Even more on student loan deal in Senate

Following up on Allison's post about a tentative deal in the Senate on student-loan interest rates, this Bloomberg story spells it out. Here are the basics, including a description of what has already been passed in the House:

The House-passed plan, H.R. 1911, would charge students 2.5
percentage points more than the yield of the last 10-year
Treasury note auction before June 1 and would cap rates at 8.5
percent.

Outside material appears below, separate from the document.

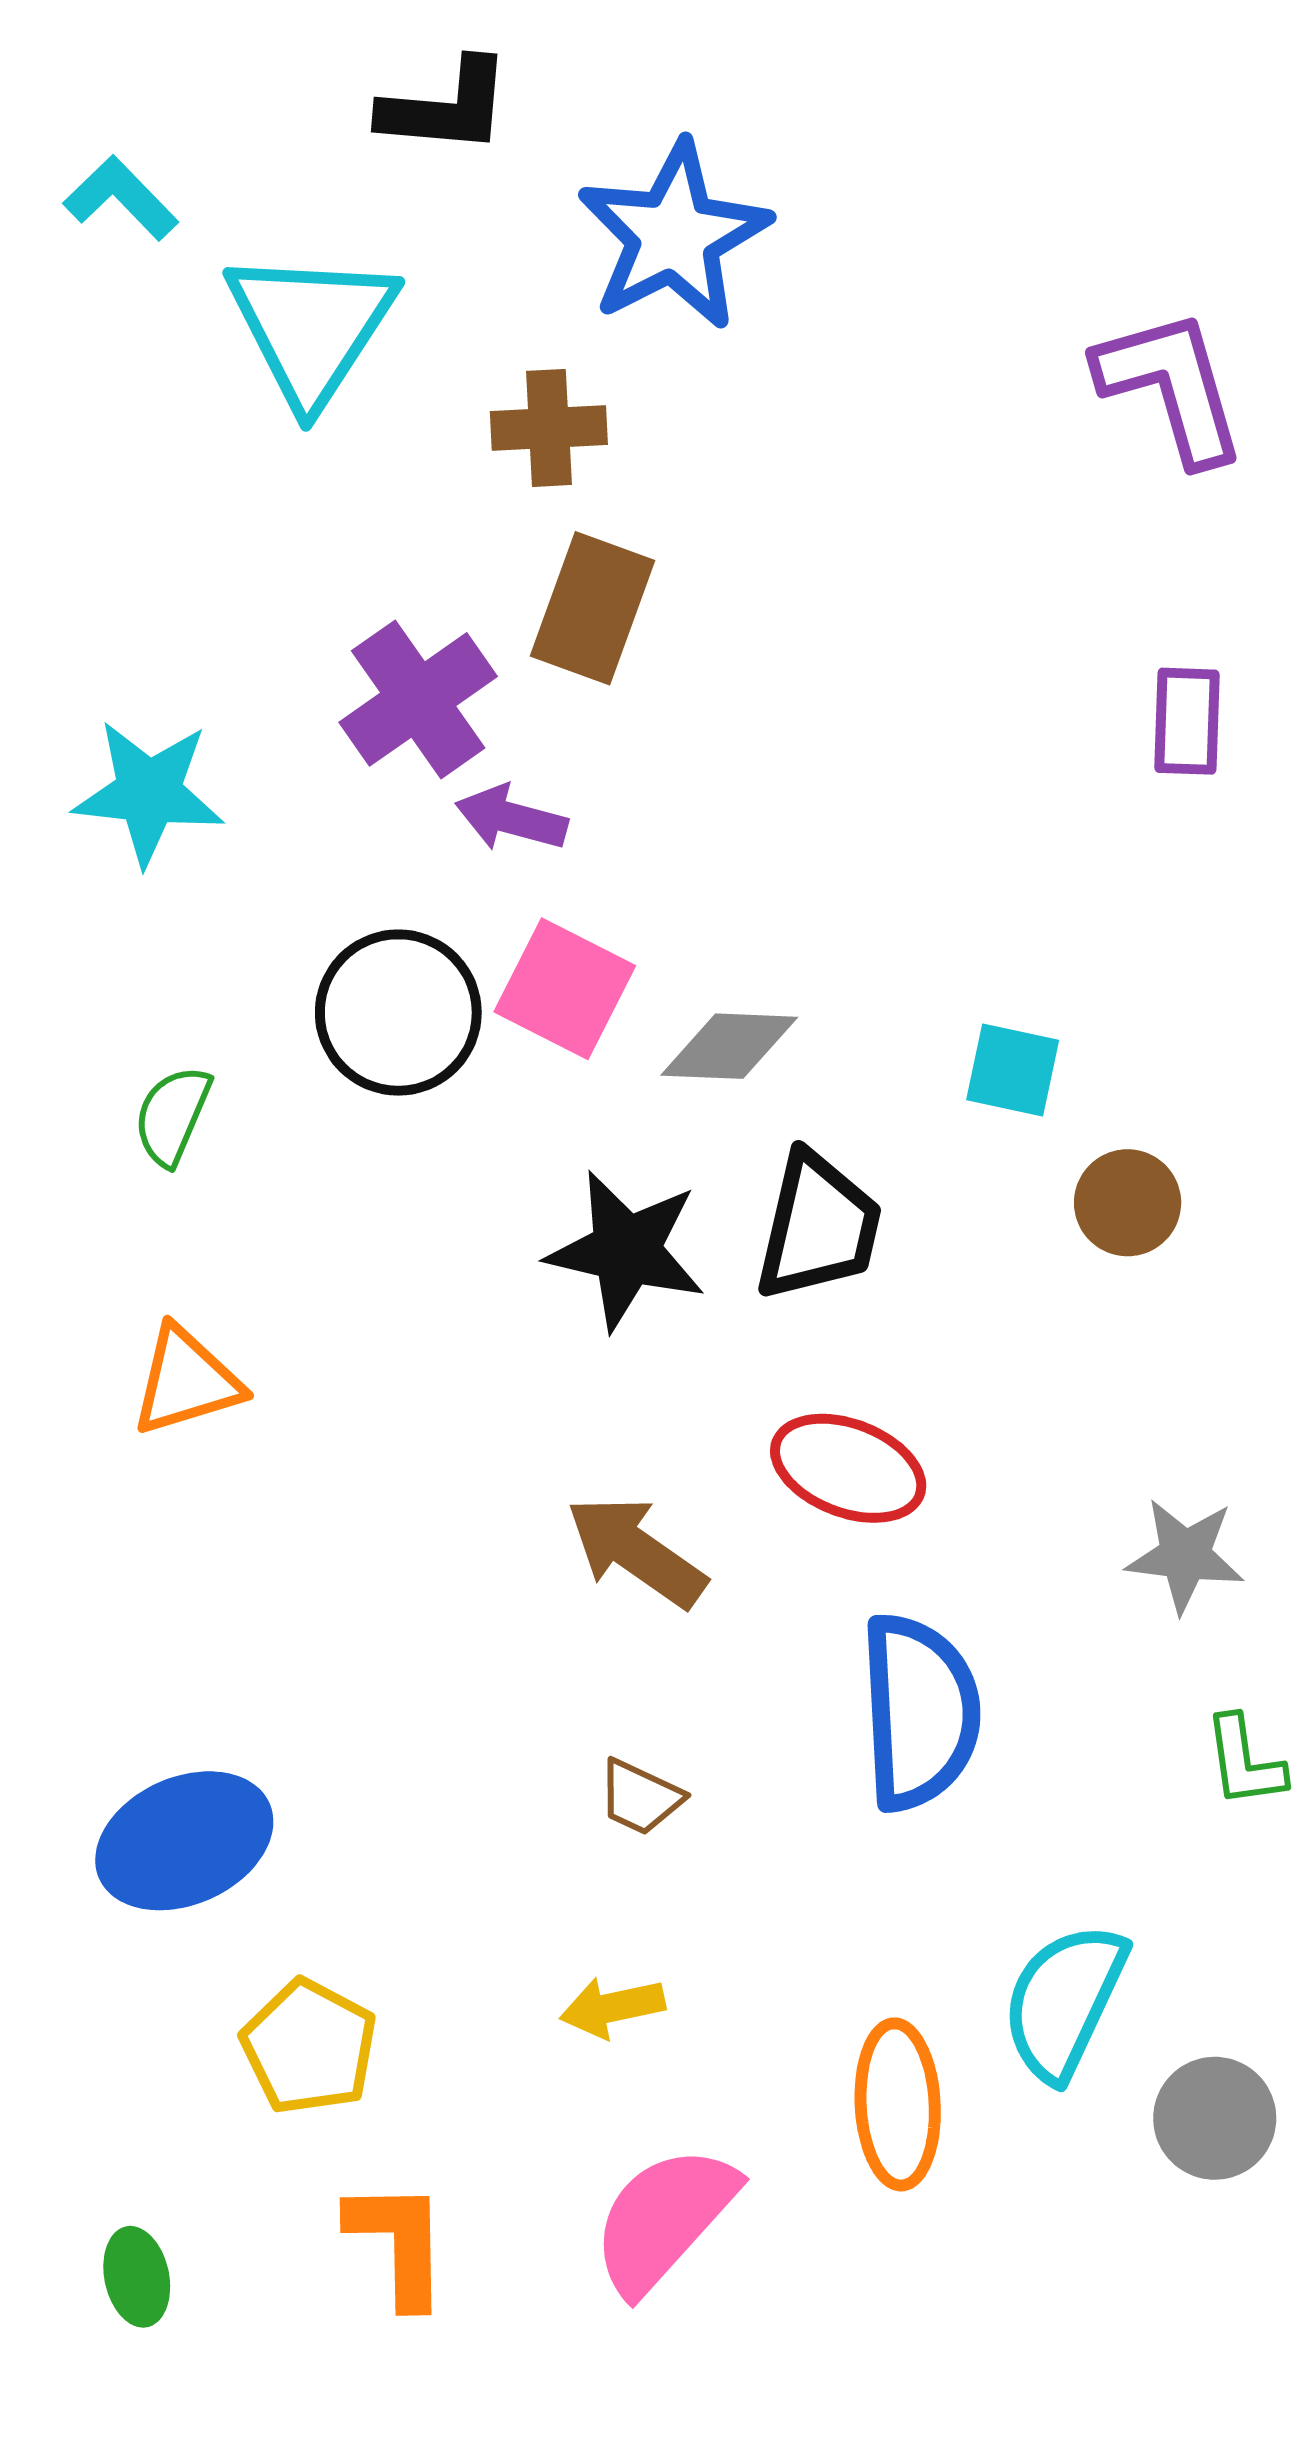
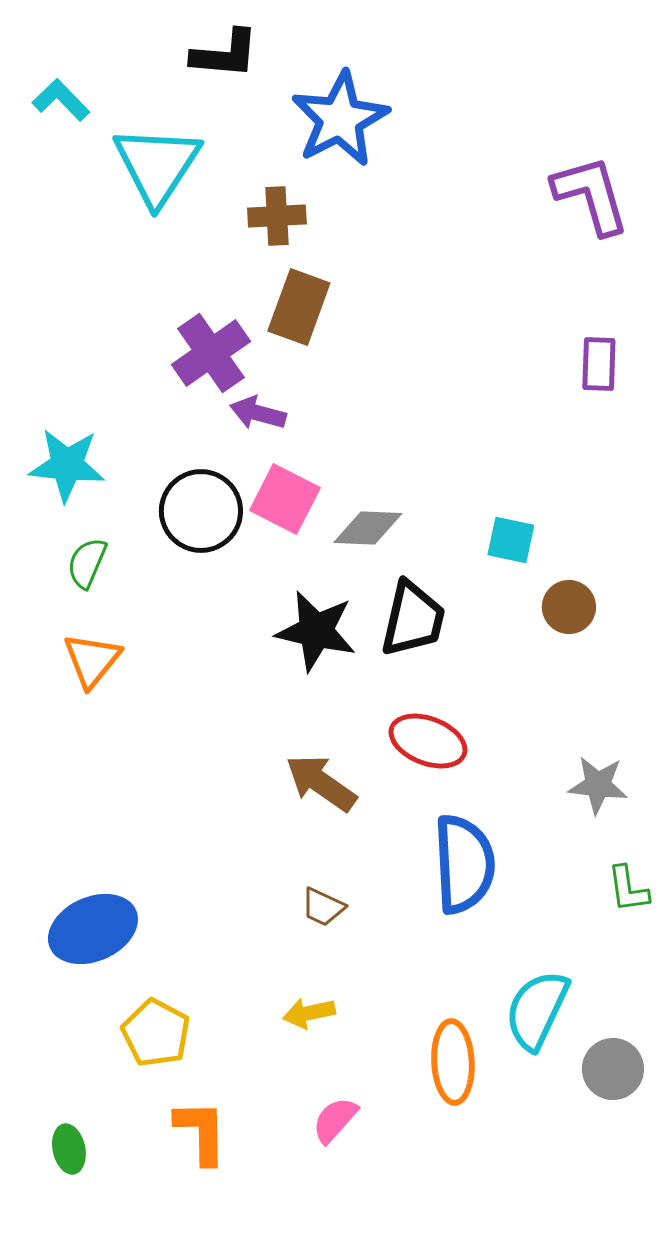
cyan star: (149, 793) -> (67, 465), moved
orange triangle: (186, 1381) -> (92, 660), moved, turned -34
pink semicircle: (664, 2219) -> (335, 1120), size x0.6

Under the tentative deal reached last night [among Senators], the interest rate for all Stafford undergraduate loans, subsidized and
unsubsidized, would be set annually at 1.8 percentage points
above the yield of the last 10-year Treasury-note auction before
June 1. The rate for undergraduate Stafford loans would be
capped at 8.25 percent…. This year, the yield of the last 10-year Treasury auction
before June 1 was was 1.81 percent; if the bill’s provisions
were effective now, 11 million students taking out undergraduate
Stafford loans this year would be charged an interest rate of
3.61 percent…. Under th[e deal] …, there would be larger
markups for graduate student loans, which would be capped at
9.25 percent. Borrowers of PLUS loans — who include graduate
students and parents of undergraduates — would be charged a
4.5-percentage-point markup from the yield of the last 10-year
Treasury auction before June 1…. Those borrowers
currently pay 7.9 percent interest; according to [Senate] aides, they
would pay 6.31 percent under the Senate compromise.

A Washington Post story explains that "[a]ll of these numbers are tentative and could likely change when senators
receive an analysis from the Congressional Budget Office, which is
expected on Thursday, according to four aides with knowledge of the
negotiations. A deal has not yet been finalized, but if it is, a vote
could come next week."

The New York Times also has a story here.